Findlay and Bethany community members questioned school administration and area law enforcement personnel about school security in a 2 1/2 hour forum Wednesday evening.
Also attending the event were State Representative Adam Brown and State Senator Chapin Rose, and Bethany mayor Barb Meador.
Okaw Valley superintendent Joel Hackney told the audience that administration and law enforcement have been meeting and walking through the district’s buildings following the recent school shooting in Connecticut.
“Besides education, our primary responsibility if to ensure the safety of our students,” Hackney said.
“We have a crisis plan in place that is reviewed annually. We reviewed it again in light of recent events,” he added. “There are steps we need to take to keep people who should not be in our buildings out.”
Illinois State Trooper Jeff Denning noted that rapid response teams include not only police officers but also fire and emergency medical personnel.
“It’s something we continually train for. It’s a difficult thing to train for. There are a lot of facets to be considered,” Denning said.
Findlay police chief Chris Nichols said that he has attended numerous training exercises to be prepared for a crisis.
“We learned a lot of lessons from Columbine and incoporated them into our training,” he said. “The important thing is for us to be able to respond and know how to respond.”
“Do you want school to be a jail or have openness? This is what we want to hear from you,” Nichols said.
The audience did just that - addressing issues of bullying, those being medically treated for ADHD or depression, unlocked doors, unmonitored entryways, unsecured windows, security for children outside for recess, and arming personnel.
Elementary School principal Doug McCausland noted that the school is on soft lock-down at all times.
“We’ve talked about a buzzer system and are looking to expand the camera system,” McCausland said.
Bethany police chief Jesse Scribner noted that all three buildings were built at a time when security was not an issue.
“There is great concern. These buildings have original doors and windows,” he said. “As time goes by we can make it more and more secure, but how far do you want us to go?”

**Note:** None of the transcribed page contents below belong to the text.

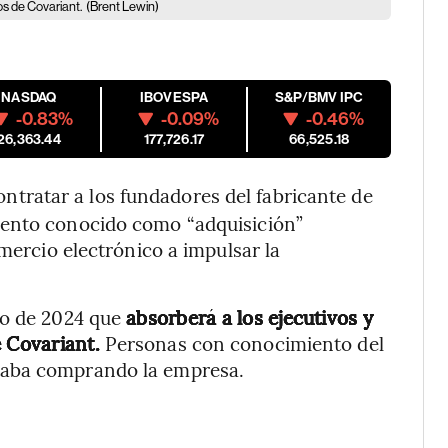
os de Covariant.
(Brent Lewin)
NASDAQ
IBOVESPA
S&P/BMV IPC
-0.83%
-0.09%
-0.46%
26,363.44
177,726.17
66,525.18
contratar a los fundadores del fabricante de
iento conocido como “adquisición”
mercio electrónico a impulsar la
to de 2024 que
absorberá a los ejecutivos y
e Covariant.
Personas con conocimiento del
taba comprando la empresa.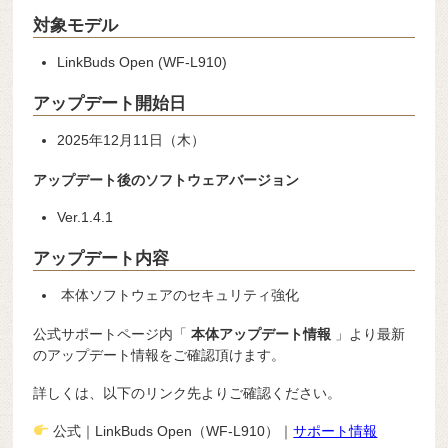
対象モデル
LinkBuds Open (WF-L910)
アップデート開始日
2025年12月11日（木）
アップデート後のソフトウェアバージョン
Ver.1.4.1
アップデート内容
本体ソフトウェアのセキュリティ強化
公式サポートページ内「
本体アップデート情報
」より最新
のアップデート情報をご確認頂けます。
詳しくは、以下のリンク先よりご確認ください。
公式｜LinkBuds Open（WF-L910）｜
サポート情報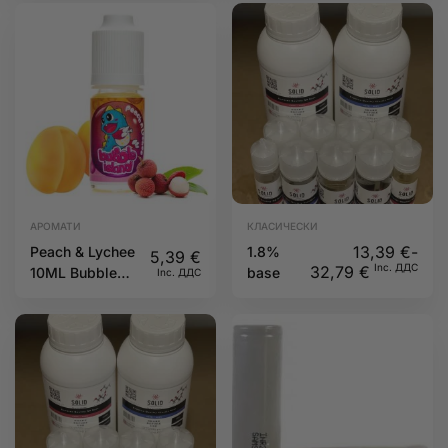
Island
АРОМАТИ
КЛАСИЧЕСКИ
13,39
€
-
Peach & Lychee
1.8%
5,39
€
Inc. ДДС
32,79
€
10ML Bubble
base
Inc. ДДС
Island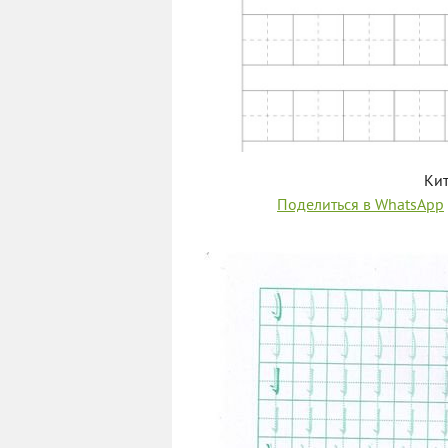
Кит
Поделиться в WhatsApp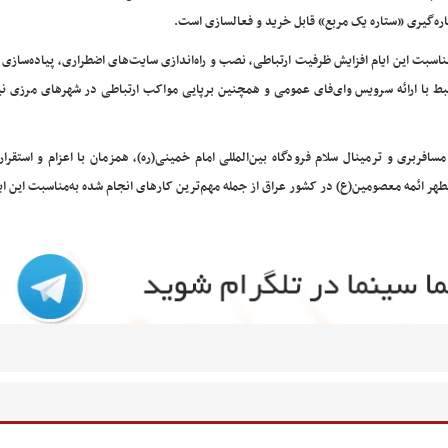
ره‌گیری «ستاره یک مربع» قابل خرید و فعالسازی است.
مناسبت این ایام افزایش ظرفیت ارتباطی، نصب و راه‌اندازی سایت‌های اضطراری، پیاده‌سازی
بط با ارائه سرویس وای‌فای عمومی و همچنین برپایی مواکب ارتباطی در شهرهای مرزی ن
 مسافربری و ترمینال سلام فرودگاه بین‌المللی امام خمینی(ره)، همزمان با اعزام و استقرار
هر ائمه معصومین(ع) در کشور عراق از جمله مهم‌ترین کارهای انجام شده به‌مناسبت این ای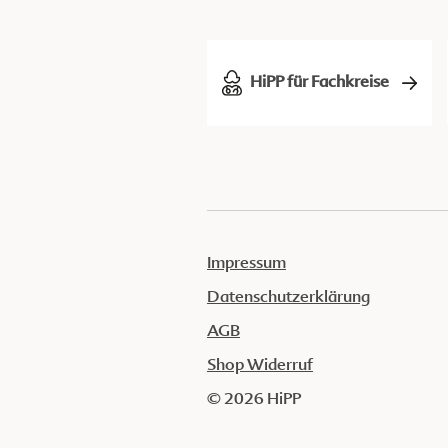
HiPP für Fachkreise
Impressum
Datenschutzerklärung
AGB
Shop Widerruf
© 2026 HiPP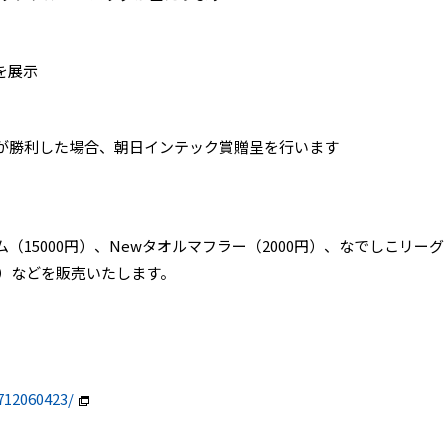
を展示
が勝利した場合、朝日インテック賞贈呈を行います
15000円）、Newタオルマフラー（2000円）、なでしこリーグ
円）などを販売いたします。
712060423/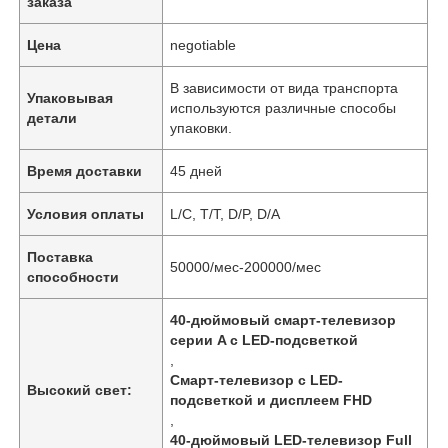
заказа
Цена
negotiable
В зависимости от вида транспорта
Упаковывая
используются различные способы
детали
упаковки.
Время доставки
45 дней
Условия оплаты
L/C, T/T, D/P, D/A
Поставка
50000/мес-200000/мес
способности
40-дюймовый смарт-телевизор
серии A с LED-подсветкой
,
Смарт-телевизор с LED-
Высокий свет:
подсветкой и дисплеем FHD
,
40-дюймовый LED-телевизор Full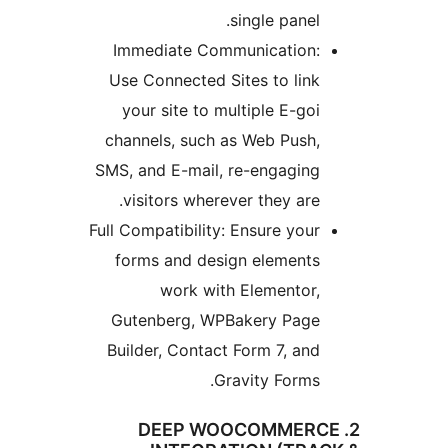
single panel.
Immediate Communication:
Use Connected Sites to link
your site to multiple E-goi
channels, such as Web Push,
SMS, and E-mail, re-engaging
visitors wherever they are.
Full Compatibility: Ensure your
forms and design elements
work with Elementor,
Gutenberg, WPBakery Page
Builder, Contact Form 7, and
Gravity Forms.
2. DEEP WOOCOMMER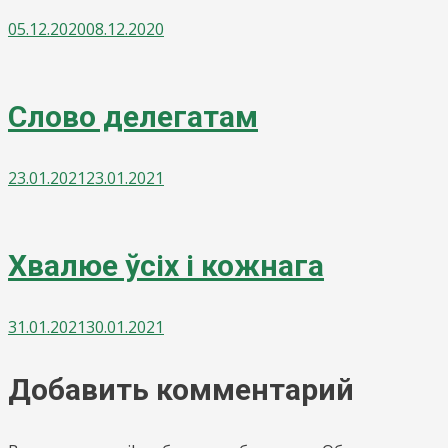
05.12.2020
08.12.2020
Слово делегатам
23.01.2021
23.01.2021
Хвалюе ўсіх і кожнага
31.01.2021
30.01.2021
Добавить комментарий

Emergency response time was another issue raised by citizens. With a limited number of police officers, sheriffs deputies, and state troopers available between Moultrie and Shelby counties, response times can extend from minutes to hours.
“For us to know something happened, someone is going to get hurt first,” Scribner said.
“We want to slow them (perpetrator) down and allow time to get emergency personnel there,” said Nichols.
Nichols spoke about layers of security beginning with locked exterior doors and locked classroom doors. One citizen asked about the possibility of arming teachers.
“I don’t have a problem with a teacher having a firearm,” Nichols responded. “It boils down to what parents want, what the teacher is willing to do, and what the school is willing to do.”
“Our staff is going to do everything they can to keep their students safe,” Hackney added.
“But I would not want a teacher to leave her students to talk down someone with a gun,” Nichols added.
Findlay assistant fire chief Ed Voltenburg noted that too much security can also cause a problem for emergency personnel to get into the building.
When asked what the State can do to help, Sen. Rose said that there is State support money to help schools.
“Schools that have been built since Columbine (1999) were designed with security. We’re dealing with older buildings here,” Rose said.
Rose said he feels the biggest nemisis facing Illinois schools is child abduction.
“You have an angry divorced parent who is looking to take their children away from the custodial parent,” Rose said.
He complimented the administration and the public for the discussion.
“I’ve learned quite a bit here tonight from your questions,” Rose said.
Both Rose and Rep. Brown said they supported concealed carry and open carry - an issue currently facing the General Assembly, but also said it would be up to the school administration if they want armed personnel.
In closing, Hackney told the audience that the administration and law enforcement authorities would take their concerns and use them for a planning.
“I’m pleased with the turnout, happy with the responses, and appreciative of the questions,” said Chief Nichols following the forum. “There’s a concern and we taking positive first steps. If something happens, we’re prepared to handle it.”